Any antimicrobial that was tested on at least 90% of the isolates used to build a given model was considered a possible predictor variable for feature selection. The package used to build the models (randomForest package in R) is not able to account for missing predictor values. Therefore, only isolates with a complete set of predictor variables were included in the training, testing, or validation dataset.

Random forest model generation

Models were built to predict the minimum inhibitory concentrations of 10 different antimicrobial agents across 8 drug classes (Table 3). The drug classes and representative antimicrobial agent modeled are tetracyclines (tetracycline), quinolones (ciprofloxacin), phenicols (chloramphenicol), penicillins (ampicillin), folate pathway agonists (trimethoprim-sulfamethoxazole and sulfisoxazole), cephems (cefoxitin and ceftiofur), β-lactam combination agents (amoxicillin-clavulanic acid), and aminoglycosides (amikacin).
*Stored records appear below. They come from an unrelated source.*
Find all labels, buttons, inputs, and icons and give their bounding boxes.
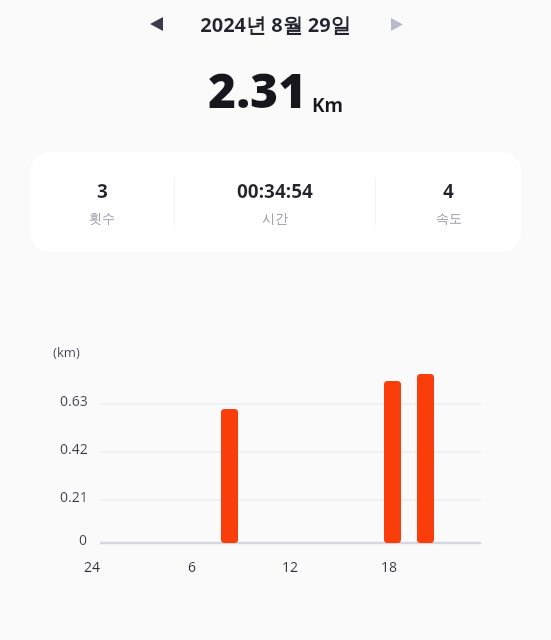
staticText: 2024년 8월 29일: [200, 11, 351, 38]
button[interactable]: Next day: [381, 8, 413, 40]
button[interactable]: 3: [30, 152, 521, 252]
staticText: (km): [53, 343, 80, 361]
staticText: 횟수: [89, 210, 115, 226]
staticText: 3: [97, 178, 108, 204]
staticText: 0.42: [60, 439, 88, 458]
staticText: Km: [312, 92, 344, 118]
staticText: 시간: [262, 210, 288, 226]
staticText: 6: [188, 557, 197, 576]
staticText: 속도: [436, 210, 462, 226]
button[interactable]: 3: [30, 178, 174, 226]
staticText: 2.31: [208, 57, 307, 122]
button[interactable]: 4: [376, 178, 521, 226]
staticText: 0: [79, 530, 88, 549]
staticText: 0.63: [60, 391, 88, 410]
button[interactable]: 00:34:54: [175, 178, 375, 226]
staticText: 4: [443, 178, 454, 204]
button[interactable]: Previous day: [140, 8, 172, 40]
staticText: 00:34:54: [237, 178, 313, 204]
staticText: 0.21: [60, 487, 88, 506]
staticText: 24: [84, 557, 101, 576]
staticText: 12: [282, 557, 299, 576]
staticText: 18: [381, 557, 398, 576]
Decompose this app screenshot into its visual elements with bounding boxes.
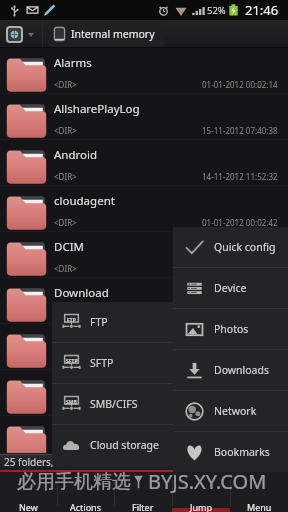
button[interactable]: AllsharePlayLog xyxy=(0,94,288,140)
staticText: Download xyxy=(54,285,109,301)
button[interactable]: Downloads xyxy=(173,350,288,390)
staticText: Jump xyxy=(190,501,212,512)
staticText: Cloud storage xyxy=(90,438,159,452)
staticText: 01-01-2012 00:02:14 xyxy=(202,79,278,90)
button[interactable]: DCIM xyxy=(0,232,288,278)
staticText: <DIR> xyxy=(54,309,77,320)
staticText: 01-01-2012 00:02:42 xyxy=(202,217,278,228)
button[interactable]: Internal memory xyxy=(49,21,164,47)
staticText: Network xyxy=(214,404,257,418)
staticText: 52% xyxy=(207,4,226,17)
staticText: Filter xyxy=(132,501,154,512)
button[interactable]: Quick config xyxy=(173,227,288,267)
staticText: <DIR> xyxy=(54,217,77,228)
staticText: Quick config xyxy=(214,240,276,254)
staticText: 01-01-2012 00:02:43 xyxy=(202,263,278,274)
staticText: DCIM xyxy=(54,239,84,255)
staticText: 必用手机精选 xyxy=(17,470,131,494)
button[interactable]: <DIR> xyxy=(0,324,288,370)
staticText: SFTP xyxy=(66,358,78,365)
staticText: 21:46 xyxy=(245,1,279,19)
button[interactable]: Jump xyxy=(172,472,230,512)
button[interactable]: Actions xyxy=(57,472,114,512)
staticText: SFTP xyxy=(90,356,114,370)
button[interactable]: Photos xyxy=(173,309,288,349)
button[interactable]: SFTP xyxy=(52,343,173,383)
staticText: Alarms xyxy=(54,55,92,71)
staticText: BYJS.XY.COM xyxy=(148,468,267,495)
button[interactable]: FTP xyxy=(52,302,173,342)
staticText: cloudagent xyxy=(54,193,115,209)
staticText: <DIR> xyxy=(54,447,77,458)
staticText: FTP xyxy=(90,315,108,329)
staticText: <DIR> xyxy=(54,355,77,366)
button[interactable]: cloudagent xyxy=(0,186,288,232)
staticText: Bookmarks xyxy=(214,445,270,459)
staticText: 14-11-2012 11:52:32 xyxy=(202,171,278,182)
staticText: Menu xyxy=(247,501,272,512)
button[interactable]: New xyxy=(0,472,57,512)
button[interactable]: Android xyxy=(0,140,288,186)
staticText: 15-11-2012 07:40:38 xyxy=(202,125,278,136)
button[interactable]: Download xyxy=(0,278,288,324)
staticText: New xyxy=(19,501,38,512)
button[interactable]: <DIR> xyxy=(0,416,288,454)
button[interactable]: App menu xyxy=(6,26,34,43)
staticText: Device xyxy=(214,281,247,295)
button[interactable]: Bookmarks xyxy=(173,432,288,472)
staticText: <DIR> xyxy=(54,125,77,136)
staticText: Photos xyxy=(214,322,249,336)
button[interactable]: Alarms xyxy=(0,48,288,94)
staticText: Android xyxy=(54,147,98,163)
button[interactable]: Device xyxy=(173,268,288,308)
staticText: Downloads xyxy=(214,363,269,377)
staticText: FTP xyxy=(67,317,76,324)
button[interactable]: SMB xyxy=(52,384,173,424)
button[interactable]: Filter xyxy=(114,472,172,512)
staticText: 25 folders, xyxy=(4,455,54,469)
staticText: <DIR> xyxy=(54,401,77,412)
staticText: Actions xyxy=(70,501,101,512)
button[interactable]: <DIR> xyxy=(0,370,288,416)
staticText: <DIR> xyxy=(54,79,77,90)
staticText: <DIR> xyxy=(54,171,77,182)
button[interactable]: Menu xyxy=(230,472,288,512)
staticText: SMB xyxy=(66,399,77,406)
staticText: Internal memory xyxy=(71,27,155,41)
staticText: AllsharePlayLog xyxy=(54,101,140,117)
staticText: SMB/CIFS xyxy=(90,397,138,411)
button[interactable]: Cloud storage xyxy=(52,425,173,465)
staticText: <DIR> xyxy=(54,263,77,274)
button[interactable]: Network xyxy=(173,391,288,431)
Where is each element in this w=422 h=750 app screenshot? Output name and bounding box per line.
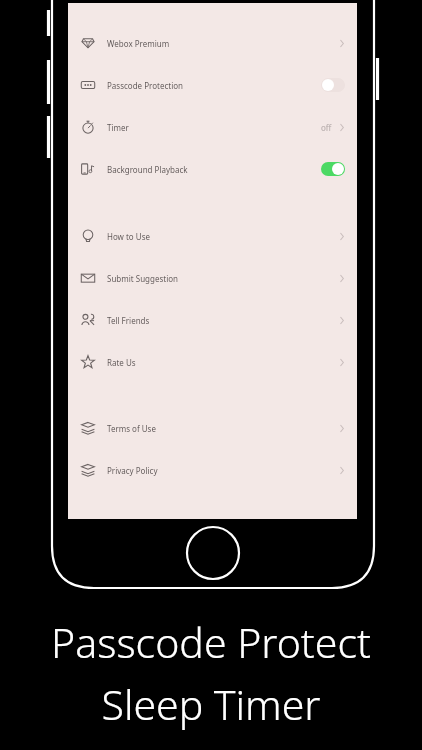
staticText: Sleep Timer bbox=[101, 676, 321, 732]
staticText: Submit Suggestion bbox=[107, 273, 179, 284]
button[interactable]: Privacy Policy bbox=[68, 456, 357, 484]
staticText: Rate Us bbox=[107, 357, 136, 368]
staticText: Background Playback bbox=[107, 164, 188, 175]
staticText: Privacy Policy bbox=[107, 465, 158, 476]
staticText: Terms of Use bbox=[107, 423, 156, 434]
button[interactable]: Background Playback bbox=[68, 155, 357, 183]
staticText: off bbox=[321, 122, 332, 133]
button[interactable]: Timer bbox=[68, 113, 357, 141]
staticText: Webox Premium bbox=[107, 38, 170, 49]
button[interactable]: Submit Suggestion bbox=[68, 264, 357, 292]
button[interactable]: How to Use bbox=[68, 222, 357, 250]
staticText: Timer bbox=[107, 122, 129, 133]
button[interactable]: Webox Premium bbox=[68, 29, 357, 57]
staticText: Passcode Protection bbox=[107, 80, 183, 91]
button[interactable]: Rate Us bbox=[68, 348, 357, 376]
button[interactable]: Toggle off bbox=[321, 78, 345, 92]
staticText: Passcode Protect bbox=[51, 614, 371, 670]
staticText: How to Use bbox=[107, 231, 150, 242]
button[interactable]: Passcode Protection bbox=[68, 71, 357, 99]
button[interactable]: Terms of Use bbox=[68, 414, 357, 442]
button[interactable]: Tell Friends bbox=[68, 306, 357, 334]
button[interactable]: Toggle on bbox=[321, 162, 345, 176]
staticText: Tell Friends bbox=[107, 315, 150, 326]
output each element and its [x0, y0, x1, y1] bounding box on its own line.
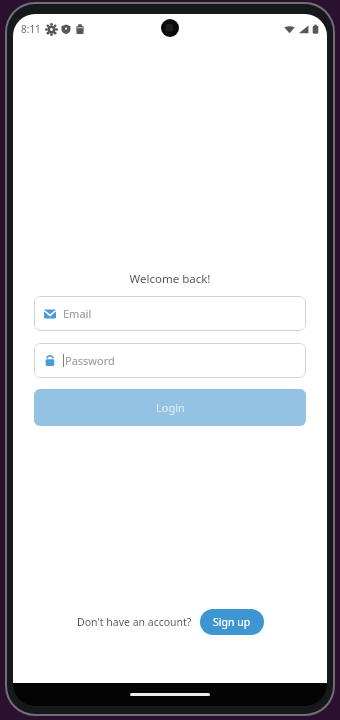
button[interactable]: Login — [34, 389, 306, 426]
staticText: Sign up — [213, 615, 251, 629]
button[interactable]: Email — [34, 296, 306, 331]
staticText: Password — [65, 353, 115, 368]
staticText: 8:11 — [21, 22, 41, 36]
staticText: Email — [63, 306, 92, 321]
staticText: Don't have an account? — [77, 615, 192, 629]
staticText: Welcome back! — [34, 271, 306, 287]
staticText: Login — [156, 400, 185, 415]
button[interactable]: Password — [34, 343, 306, 378]
button[interactable]: Sign up — [200, 609, 264, 635]
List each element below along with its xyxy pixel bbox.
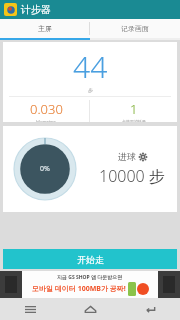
staticText: 计步器 (21, 3, 51, 16)
button[interactable]: 记录画面 (90, 19, 180, 38)
staticText: 步 (88, 87, 93, 93)
button[interactable]: 0.030 (3, 100, 89, 122)
staticText: 지금 GS SHOP 앱 다운받으면 (57, 274, 123, 281)
staticText: 0% (40, 164, 50, 174)
staticText: 记录画面 (121, 24, 149, 33)
button[interactable]: 지금 GS SHOP 앱 다운받으면 (0, 271, 180, 298)
staticText: 卡路里消耗量 (122, 119, 146, 122)
staticText: 1 (130, 100, 138, 118)
button[interactable]: 主屏 (0, 19, 89, 38)
button[interactable]: 开始走 (3, 249, 177, 269)
staticText: 进球 (118, 151, 136, 162)
staticText: 44 (73, 46, 108, 87)
button[interactable]: 1 (90, 100, 177, 122)
button[interactable]: Home (60, 298, 120, 320)
button[interactable]: Back (120, 298, 180, 320)
other: Goal settings (139, 153, 147, 161)
button[interactable]: Menu (0, 298, 60, 320)
staticText: kilometers (36, 119, 56, 122)
staticText: 0.030 (30, 100, 63, 118)
staticText: 主屏 (38, 24, 52, 33)
staticText: 10000 步 (99, 165, 165, 187)
staticText: 开始走 (77, 254, 104, 265)
staticText: 모바일 데이터 100MB가 공짜! (32, 284, 126, 294)
button[interactable]: 进球 (87, 151, 177, 187)
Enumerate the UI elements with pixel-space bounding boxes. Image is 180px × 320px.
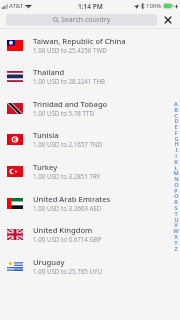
staticText: X — [174, 233, 178, 239]
staticText: J — [175, 152, 177, 158]
staticText: K — [174, 158, 178, 164]
staticText: United Arab Emirates — [33, 194, 111, 204]
staticText: D — [174, 117, 179, 123]
button[interactable]: Trinidad and Tobago — [0, 92, 180, 124]
staticText: U — [174, 216, 179, 222]
staticText: AT&T — [9, 2, 23, 10]
staticText: R — [174, 198, 178, 204]
staticText: 1.00 USD to 2.1657 TND — [33, 140, 103, 148]
staticText: A — [174, 100, 178, 106]
staticText: L — [174, 164, 178, 170]
staticText: Tunisia — [33, 130, 59, 140]
staticText: Trinidad and Tobago — [33, 99, 108, 109]
staticText: Q — [174, 192, 179, 198]
button[interactable]: Clear search — [160, 13, 175, 26]
button[interactable]: Turkey — [0, 155, 180, 187]
staticText: United Kingdom — [33, 225, 93, 235]
staticText: V — [174, 221, 178, 227]
button[interactable]: Thailand — [0, 60, 180, 92]
staticText: Thailand — [33, 67, 65, 77]
staticText: C — [174, 112, 178, 118]
staticText: P — [174, 187, 178, 193]
staticText: 1.00 USD to 3.2851 TRY — [33, 172, 101, 180]
staticText: 1:14 PM — [78, 2, 103, 11]
staticText: E — [174, 123, 178, 129]
button[interactable]: Uruguay — [0, 250, 180, 282]
staticText: I — [175, 146, 178, 152]
staticText: M — [173, 169, 179, 175]
button[interactable]: Tunisia — [0, 123, 180, 155]
staticText: O — [174, 181, 179, 187]
staticText: 1.00 USD to 25.4256 TWD — [33, 46, 107, 54]
staticText: Z — [174, 245, 178, 251]
staticText: G — [174, 135, 179, 141]
staticText: F — [174, 129, 178, 135]
staticText: W — [173, 227, 179, 233]
button[interactable]: Alphabet index — [171, 100, 180, 256]
staticText: 1.00 USD to 0.6714 GBP — [33, 235, 102, 243]
staticText: N — [174, 175, 179, 181]
staticText: T — [174, 210, 178, 216]
button[interactable]: Taiwan, Republic of China — [0, 29, 180, 61]
staticText: 1.00 USD to 25.785 UYU — [33, 267, 103, 275]
button[interactable]: United Arab Emirates — [0, 187, 180, 219]
staticText: S — [174, 204, 178, 210]
staticText: Taiwan, Republic of China — [33, 36, 126, 46]
staticText: B — [174, 106, 178, 112]
button[interactable]: United Kingdom — [0, 218, 180, 250]
staticText: 1.00 USD to 28.2241 THB — [33, 77, 106, 85]
staticText: 1.00 USD to 5.78 TTD — [33, 109, 94, 117]
staticText: Turkey — [33, 162, 58, 172]
staticText: Uruguay — [33, 257, 65, 267]
staticText: 100% — [146, 2, 162, 10]
staticText: 1.00 USD to 3.2663 AED — [33, 204, 102, 212]
staticText: H — [174, 140, 179, 146]
button[interactable]: Search country — [6, 14, 157, 26]
staticText: Y — [174, 239, 178, 245]
staticText: Search country — [61, 15, 111, 25]
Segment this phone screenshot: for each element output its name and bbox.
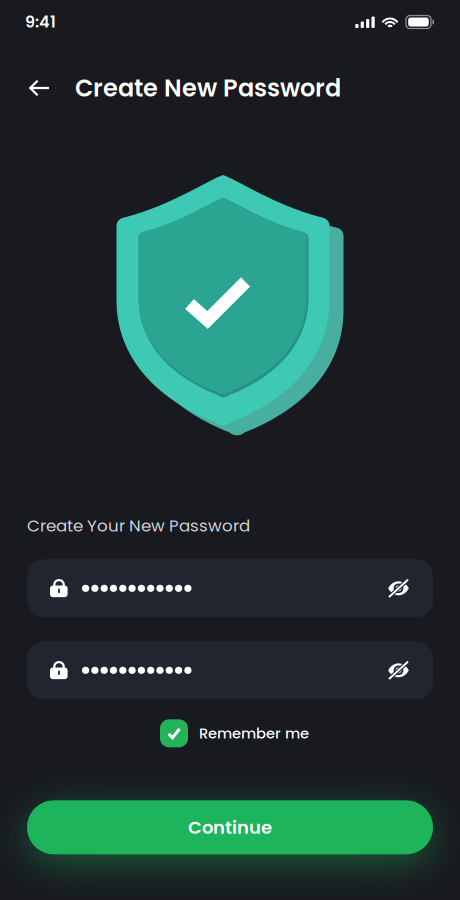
staticText: Create New Password (75, 71, 341, 105)
staticText: Remember me (199, 723, 309, 744)
button[interactable]: Continue (27, 800, 433, 854)
button[interactable]: Remember me (147, 715, 313, 751)
staticText: Create Your New Password (27, 514, 250, 537)
button[interactable]: Back (19, 66, 60, 110)
button[interactable] (27, 559, 433, 617)
staticText: Continue (188, 815, 272, 840)
button[interactable] (27, 641, 433, 699)
staticText: 9:41 (25, 11, 56, 33)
Random forests were selected for modeling because they can incorporate both ordinal and nominal predictor variables, can clearly describe which predictor variables are most important to the model, and are more robust to overfitting since the final prediction is the average prediction from several independently grown trees.19

Table 3

Accuracy of each antimicrobial model on validation datasets.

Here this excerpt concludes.